Those who stick with the book will meet diverse delights. The pace of the narrative is alternately exciting and soothing. Several passages have intensely propulsive narrative power (the wrestling match in Chapter 2, the fight with the manticore in Chapter 12, the darkly erotic "embassage" in Chapter 16). I have a low tolerance for landscaping, but the terrain of this alien world is (mostly) imaginable. The names Eddison invents are rich: Tivarandardale, the Foliot Isles, and Impland the More are the names of a village, a province, and a nation. Major characters include the lords Juss and Brandoch Daha (emphasis on Bran and ha, says the preface), the dissolute and aging Duke Corsus, Corinius ("rhymes with Flaminius"), Queen Sophonisba, Mivarsh Faz, the Lady Sriva, the Lord Spitfire, King Gorice XII ("Gohr-ice"), and (best of all) Lord Goldry Bluzco. Each of these characters has a distinct and in some cases developing personality. The story is unexpectedly full of humor, in both domestic scenes and the thick of battle. The narrative is interspersed with poetry and song precisely in the manner of The Lord of the Rings (though to put it this way gets the cart before the horse, in terms of influence). Just as Tolkien imagined an ancient and extended version of "The cow jumped over the moon," Eddison's characters recite poems from actual history. Here's one by John Donne, sung by Lady Prezmyra:

He that cannot chuse but love,
And strives against it still,
Never shall my fancy move,
For he loves 'gaynst his will;

Nor he which is all his own,
And can att pleasure chuse;
When I am caught he can be gone,
And when he list refuse.

Nor he that loves none but faire,
For such by all are sought;
Nor he that can for foul ones care,
For his Judgment then is naught.

I don't know all of the poems Eddison uses; some may be of his own invention. But I recognized Shakespeare and The Duchess of Malfi, at least. As the Donne poem indicates, the story includes romantic love, both pure and corrupt. It also contains battles, some described by the narrator (the Burg of Eshgrar Ogo), some recapitulated in dialogue or letter (the battle of Krothering Side), some not described at all, but summarized (the Straits of Melikaphkhaz). Other elements of the story are white and black magic, courage and cowardice in war, spycraft, portents in dreams and stars, courtly love, courtly decadence, hunting parties, semi-divine virgins, and the invocation of classical deities. The novel's nearest moral relative is Elizabethan and Jacobean drama, but it sometimes seems like a much older story, with feats of strength of biblical or Beowulfian proportions, visits to the underworld, and the Chaucerian combination of saucy humor with virtue, piety, and friendship. Sometimes modernity peeks through, in our competing, contradictory attitudes toward outer space as a promise and a horror: "he now felt within him the like whereof he never before had known: a death-like horror as of the houseless loneliness of naked space, which gripped him at the heart" (Chapter 28).
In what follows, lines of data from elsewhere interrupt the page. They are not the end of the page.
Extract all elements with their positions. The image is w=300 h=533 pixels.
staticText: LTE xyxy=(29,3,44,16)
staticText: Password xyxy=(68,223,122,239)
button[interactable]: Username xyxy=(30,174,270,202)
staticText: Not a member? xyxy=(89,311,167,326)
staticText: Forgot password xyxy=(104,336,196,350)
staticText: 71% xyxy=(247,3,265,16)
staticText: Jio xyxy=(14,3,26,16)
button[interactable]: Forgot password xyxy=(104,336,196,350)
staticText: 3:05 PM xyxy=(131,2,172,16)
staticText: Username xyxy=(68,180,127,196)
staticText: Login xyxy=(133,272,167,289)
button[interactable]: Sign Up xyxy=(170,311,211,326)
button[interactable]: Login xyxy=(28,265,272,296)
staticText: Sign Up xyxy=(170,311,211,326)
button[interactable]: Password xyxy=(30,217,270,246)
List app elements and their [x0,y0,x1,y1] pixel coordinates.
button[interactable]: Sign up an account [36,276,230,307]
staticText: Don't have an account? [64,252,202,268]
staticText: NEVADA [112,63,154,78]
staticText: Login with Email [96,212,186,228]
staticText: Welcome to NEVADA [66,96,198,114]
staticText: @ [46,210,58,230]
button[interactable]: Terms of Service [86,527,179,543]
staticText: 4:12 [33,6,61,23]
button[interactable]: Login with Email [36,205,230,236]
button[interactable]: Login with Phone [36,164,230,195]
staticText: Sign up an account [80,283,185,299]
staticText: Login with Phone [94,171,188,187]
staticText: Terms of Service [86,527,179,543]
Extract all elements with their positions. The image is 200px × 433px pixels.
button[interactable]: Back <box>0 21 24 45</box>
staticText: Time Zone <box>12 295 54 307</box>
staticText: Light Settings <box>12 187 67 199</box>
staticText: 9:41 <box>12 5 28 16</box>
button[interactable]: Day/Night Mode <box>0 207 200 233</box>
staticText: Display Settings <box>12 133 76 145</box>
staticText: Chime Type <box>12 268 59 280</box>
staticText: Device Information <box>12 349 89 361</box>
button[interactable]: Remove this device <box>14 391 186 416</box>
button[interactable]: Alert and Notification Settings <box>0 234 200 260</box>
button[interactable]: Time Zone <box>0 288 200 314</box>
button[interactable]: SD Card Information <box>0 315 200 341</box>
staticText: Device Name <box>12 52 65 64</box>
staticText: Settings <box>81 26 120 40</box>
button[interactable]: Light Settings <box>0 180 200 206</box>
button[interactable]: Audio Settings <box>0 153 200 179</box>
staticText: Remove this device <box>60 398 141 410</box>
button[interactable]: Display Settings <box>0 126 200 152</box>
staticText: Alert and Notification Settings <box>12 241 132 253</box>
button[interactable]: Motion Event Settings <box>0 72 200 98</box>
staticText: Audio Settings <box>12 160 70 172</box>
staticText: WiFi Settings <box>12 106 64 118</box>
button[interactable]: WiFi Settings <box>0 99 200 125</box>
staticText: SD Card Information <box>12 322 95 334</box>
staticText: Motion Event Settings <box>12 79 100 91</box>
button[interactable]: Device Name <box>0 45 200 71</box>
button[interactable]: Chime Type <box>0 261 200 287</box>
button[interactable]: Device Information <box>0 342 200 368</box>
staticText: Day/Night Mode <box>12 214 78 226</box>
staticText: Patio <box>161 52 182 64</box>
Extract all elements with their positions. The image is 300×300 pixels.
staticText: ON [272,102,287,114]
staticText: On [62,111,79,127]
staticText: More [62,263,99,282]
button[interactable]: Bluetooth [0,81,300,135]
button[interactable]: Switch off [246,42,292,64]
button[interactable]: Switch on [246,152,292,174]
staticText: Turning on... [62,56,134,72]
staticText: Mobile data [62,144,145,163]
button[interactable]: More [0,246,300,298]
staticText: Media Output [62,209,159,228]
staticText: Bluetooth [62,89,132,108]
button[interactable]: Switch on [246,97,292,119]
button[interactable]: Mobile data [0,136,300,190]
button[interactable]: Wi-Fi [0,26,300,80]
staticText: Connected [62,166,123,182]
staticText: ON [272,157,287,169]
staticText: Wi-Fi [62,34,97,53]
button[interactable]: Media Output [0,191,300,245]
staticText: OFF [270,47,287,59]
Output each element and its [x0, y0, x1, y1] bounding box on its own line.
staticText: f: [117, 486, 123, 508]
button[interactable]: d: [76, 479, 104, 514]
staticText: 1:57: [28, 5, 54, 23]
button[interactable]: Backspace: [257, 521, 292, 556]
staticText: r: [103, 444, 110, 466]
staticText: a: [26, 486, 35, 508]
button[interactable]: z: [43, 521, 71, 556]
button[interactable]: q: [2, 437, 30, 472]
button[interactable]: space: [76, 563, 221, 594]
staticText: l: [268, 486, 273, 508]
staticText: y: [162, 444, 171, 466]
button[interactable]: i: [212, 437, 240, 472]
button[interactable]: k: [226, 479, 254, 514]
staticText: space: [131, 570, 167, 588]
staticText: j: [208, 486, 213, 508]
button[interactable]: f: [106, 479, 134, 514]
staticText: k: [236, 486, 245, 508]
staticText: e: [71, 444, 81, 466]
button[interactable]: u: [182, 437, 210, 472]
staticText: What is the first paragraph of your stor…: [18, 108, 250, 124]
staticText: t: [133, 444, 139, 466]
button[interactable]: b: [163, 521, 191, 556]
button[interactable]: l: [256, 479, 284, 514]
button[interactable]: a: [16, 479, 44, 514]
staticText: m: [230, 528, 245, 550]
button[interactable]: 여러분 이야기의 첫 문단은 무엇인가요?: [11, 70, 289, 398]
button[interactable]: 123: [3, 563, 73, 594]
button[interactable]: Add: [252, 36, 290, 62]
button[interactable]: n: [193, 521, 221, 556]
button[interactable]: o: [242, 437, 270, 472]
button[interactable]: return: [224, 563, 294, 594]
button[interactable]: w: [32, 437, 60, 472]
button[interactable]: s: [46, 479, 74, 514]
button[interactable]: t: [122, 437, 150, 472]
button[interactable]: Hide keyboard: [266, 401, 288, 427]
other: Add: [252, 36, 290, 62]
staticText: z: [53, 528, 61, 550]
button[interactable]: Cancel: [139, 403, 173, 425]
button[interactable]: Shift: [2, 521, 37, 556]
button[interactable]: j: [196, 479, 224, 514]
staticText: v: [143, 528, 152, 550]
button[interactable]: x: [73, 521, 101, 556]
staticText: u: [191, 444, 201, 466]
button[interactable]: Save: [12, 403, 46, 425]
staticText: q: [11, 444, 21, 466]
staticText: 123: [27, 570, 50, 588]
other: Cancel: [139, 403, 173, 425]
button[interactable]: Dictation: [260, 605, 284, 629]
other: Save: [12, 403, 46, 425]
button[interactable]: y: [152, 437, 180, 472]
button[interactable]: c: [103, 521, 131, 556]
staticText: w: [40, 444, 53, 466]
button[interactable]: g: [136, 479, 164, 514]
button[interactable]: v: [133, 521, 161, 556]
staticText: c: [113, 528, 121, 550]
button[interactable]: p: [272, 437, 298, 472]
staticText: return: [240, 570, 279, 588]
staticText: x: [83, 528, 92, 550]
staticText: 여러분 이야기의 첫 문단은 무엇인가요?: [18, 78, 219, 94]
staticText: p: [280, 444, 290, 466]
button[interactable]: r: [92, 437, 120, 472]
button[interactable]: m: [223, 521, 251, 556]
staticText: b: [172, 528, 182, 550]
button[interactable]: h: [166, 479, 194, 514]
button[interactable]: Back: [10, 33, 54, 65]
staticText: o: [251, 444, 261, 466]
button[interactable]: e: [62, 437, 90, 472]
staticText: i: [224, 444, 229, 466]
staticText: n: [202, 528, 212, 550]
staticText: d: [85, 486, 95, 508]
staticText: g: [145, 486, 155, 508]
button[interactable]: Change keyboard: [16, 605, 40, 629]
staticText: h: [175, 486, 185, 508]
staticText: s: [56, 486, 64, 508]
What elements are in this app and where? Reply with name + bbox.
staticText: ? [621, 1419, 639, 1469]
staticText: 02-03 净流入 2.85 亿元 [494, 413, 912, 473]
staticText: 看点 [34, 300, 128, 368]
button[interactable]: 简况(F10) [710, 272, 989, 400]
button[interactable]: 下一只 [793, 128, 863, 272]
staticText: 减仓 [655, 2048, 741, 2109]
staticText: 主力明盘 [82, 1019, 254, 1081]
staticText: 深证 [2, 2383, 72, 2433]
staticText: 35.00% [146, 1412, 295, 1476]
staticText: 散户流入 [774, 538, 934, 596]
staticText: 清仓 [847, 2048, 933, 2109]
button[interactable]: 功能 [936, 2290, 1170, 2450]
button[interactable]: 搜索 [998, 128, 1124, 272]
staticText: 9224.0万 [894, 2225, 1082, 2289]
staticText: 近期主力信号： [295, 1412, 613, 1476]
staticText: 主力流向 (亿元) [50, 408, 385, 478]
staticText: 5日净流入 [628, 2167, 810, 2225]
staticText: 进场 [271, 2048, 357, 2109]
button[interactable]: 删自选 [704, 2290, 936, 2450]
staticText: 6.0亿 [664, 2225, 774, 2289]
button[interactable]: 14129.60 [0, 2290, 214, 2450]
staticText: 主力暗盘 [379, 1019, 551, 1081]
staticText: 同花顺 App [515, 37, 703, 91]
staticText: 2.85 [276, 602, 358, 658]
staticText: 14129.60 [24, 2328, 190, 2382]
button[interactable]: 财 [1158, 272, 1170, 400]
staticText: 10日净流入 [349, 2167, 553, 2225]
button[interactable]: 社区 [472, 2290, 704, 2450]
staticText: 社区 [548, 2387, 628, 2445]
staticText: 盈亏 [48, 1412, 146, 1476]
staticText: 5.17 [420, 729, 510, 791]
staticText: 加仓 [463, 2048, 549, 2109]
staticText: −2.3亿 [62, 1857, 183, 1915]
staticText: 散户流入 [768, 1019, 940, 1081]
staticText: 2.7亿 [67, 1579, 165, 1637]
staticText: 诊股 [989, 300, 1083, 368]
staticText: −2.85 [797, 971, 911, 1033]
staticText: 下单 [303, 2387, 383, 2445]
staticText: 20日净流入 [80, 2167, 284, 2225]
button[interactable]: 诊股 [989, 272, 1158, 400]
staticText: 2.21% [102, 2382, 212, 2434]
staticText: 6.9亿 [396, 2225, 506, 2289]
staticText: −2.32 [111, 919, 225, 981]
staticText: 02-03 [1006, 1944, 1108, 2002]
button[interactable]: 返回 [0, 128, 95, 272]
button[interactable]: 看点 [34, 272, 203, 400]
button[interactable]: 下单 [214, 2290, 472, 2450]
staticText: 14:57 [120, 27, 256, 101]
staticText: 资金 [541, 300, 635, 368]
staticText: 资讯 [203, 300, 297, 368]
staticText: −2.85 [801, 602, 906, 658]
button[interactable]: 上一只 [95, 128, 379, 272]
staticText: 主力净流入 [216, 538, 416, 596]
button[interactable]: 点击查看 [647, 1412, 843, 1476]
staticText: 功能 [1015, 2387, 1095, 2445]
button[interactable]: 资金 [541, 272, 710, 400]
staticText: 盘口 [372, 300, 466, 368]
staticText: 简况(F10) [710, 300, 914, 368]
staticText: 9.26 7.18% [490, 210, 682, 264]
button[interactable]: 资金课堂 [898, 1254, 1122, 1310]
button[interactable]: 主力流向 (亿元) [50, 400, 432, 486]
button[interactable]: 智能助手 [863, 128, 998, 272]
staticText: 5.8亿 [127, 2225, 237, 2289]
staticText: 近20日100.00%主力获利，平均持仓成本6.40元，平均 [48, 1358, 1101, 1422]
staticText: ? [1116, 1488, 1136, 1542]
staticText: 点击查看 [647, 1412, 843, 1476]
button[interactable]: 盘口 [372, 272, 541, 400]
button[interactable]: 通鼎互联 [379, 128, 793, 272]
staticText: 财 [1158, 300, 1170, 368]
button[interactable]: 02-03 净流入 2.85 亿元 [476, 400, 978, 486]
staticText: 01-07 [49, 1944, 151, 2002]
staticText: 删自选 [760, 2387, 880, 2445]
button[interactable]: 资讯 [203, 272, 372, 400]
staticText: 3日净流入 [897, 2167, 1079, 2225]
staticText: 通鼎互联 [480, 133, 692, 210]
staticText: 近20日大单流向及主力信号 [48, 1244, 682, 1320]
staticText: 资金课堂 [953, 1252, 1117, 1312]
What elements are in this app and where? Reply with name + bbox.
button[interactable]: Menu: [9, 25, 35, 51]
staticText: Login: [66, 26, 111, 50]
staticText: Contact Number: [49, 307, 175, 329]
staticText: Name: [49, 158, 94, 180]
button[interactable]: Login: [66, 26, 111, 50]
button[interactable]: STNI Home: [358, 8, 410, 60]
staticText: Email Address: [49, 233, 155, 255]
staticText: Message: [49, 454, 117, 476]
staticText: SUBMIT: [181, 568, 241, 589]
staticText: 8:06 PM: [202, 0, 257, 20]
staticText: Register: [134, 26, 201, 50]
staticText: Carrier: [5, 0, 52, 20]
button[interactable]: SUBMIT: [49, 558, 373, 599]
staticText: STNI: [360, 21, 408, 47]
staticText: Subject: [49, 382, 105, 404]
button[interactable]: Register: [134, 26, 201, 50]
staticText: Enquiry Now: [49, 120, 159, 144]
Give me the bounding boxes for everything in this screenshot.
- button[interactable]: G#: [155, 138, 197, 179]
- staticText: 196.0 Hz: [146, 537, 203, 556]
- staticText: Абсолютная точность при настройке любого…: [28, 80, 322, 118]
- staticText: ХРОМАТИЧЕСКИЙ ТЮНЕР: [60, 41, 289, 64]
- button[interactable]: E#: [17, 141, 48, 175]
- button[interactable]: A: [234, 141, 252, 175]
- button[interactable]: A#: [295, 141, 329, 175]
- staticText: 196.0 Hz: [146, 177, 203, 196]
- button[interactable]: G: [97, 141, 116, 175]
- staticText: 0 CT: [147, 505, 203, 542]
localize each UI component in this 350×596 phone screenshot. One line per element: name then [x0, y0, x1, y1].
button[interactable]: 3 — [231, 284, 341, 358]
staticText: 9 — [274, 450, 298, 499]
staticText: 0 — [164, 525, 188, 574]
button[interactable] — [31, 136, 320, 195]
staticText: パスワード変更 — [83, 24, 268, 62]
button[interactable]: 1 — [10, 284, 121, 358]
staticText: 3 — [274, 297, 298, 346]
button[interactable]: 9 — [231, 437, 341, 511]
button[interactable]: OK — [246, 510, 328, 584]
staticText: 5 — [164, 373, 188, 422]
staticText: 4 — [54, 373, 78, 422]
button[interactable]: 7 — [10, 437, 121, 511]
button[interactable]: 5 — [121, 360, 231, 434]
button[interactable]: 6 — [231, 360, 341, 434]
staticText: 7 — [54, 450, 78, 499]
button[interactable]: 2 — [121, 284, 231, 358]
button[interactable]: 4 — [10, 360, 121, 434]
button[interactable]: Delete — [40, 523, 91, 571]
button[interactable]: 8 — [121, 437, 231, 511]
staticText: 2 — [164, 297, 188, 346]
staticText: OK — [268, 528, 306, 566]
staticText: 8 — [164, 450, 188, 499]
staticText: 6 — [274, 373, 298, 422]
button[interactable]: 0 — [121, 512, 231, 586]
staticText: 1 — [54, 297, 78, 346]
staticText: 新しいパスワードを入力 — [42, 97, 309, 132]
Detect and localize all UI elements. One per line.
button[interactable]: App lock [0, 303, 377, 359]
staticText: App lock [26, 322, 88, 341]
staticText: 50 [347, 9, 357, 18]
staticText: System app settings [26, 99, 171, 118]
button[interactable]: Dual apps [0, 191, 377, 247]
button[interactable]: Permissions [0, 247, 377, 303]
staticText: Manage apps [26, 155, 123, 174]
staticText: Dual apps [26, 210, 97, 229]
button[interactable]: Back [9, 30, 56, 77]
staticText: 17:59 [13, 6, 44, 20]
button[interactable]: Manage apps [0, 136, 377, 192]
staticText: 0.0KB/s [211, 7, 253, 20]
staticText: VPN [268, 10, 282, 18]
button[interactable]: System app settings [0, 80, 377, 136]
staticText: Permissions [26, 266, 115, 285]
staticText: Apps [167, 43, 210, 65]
The piety is not specifically Christian, though it is in some respects compatible with Christianity. Natural virtue rather than supernatural virtue inspires the heroes, and Fortune rather than Providence superintends their affairs. But Christians have a license to enjoy nature, which was created by God and is fundamentally good, though corrupted. Furthermore, the novel questions the sufficiency of natural life, sometimes striking notes of nihilism worthy of Ecclesiastes. The very image of the self-consuming worm suggests inevitable defeat, and the theme is made explicit by the thoughtful Gro. Watching a brave military procession in Demonland, he remarks, "to the ear of one that useth, as I use, to consider the vanity of all high earthly pomps, the music of these powers and glories hath a deep under-drone of sadness. Kings and governors that do exult in strength and beauty and lustihood and rich apparel, showing themselves for awhile upon the stage of the world and open dominion of high heaven, what are they but the gilded summer fly that decayeth with the dying day? …Fate will not be cheated, cog we never so wisely." Noble sorrow competes with the novel's celebratory element: the sheer goodness of life and peace, great deeds in war, beauty, heroism, fidelity. I am not sure which theme dominates.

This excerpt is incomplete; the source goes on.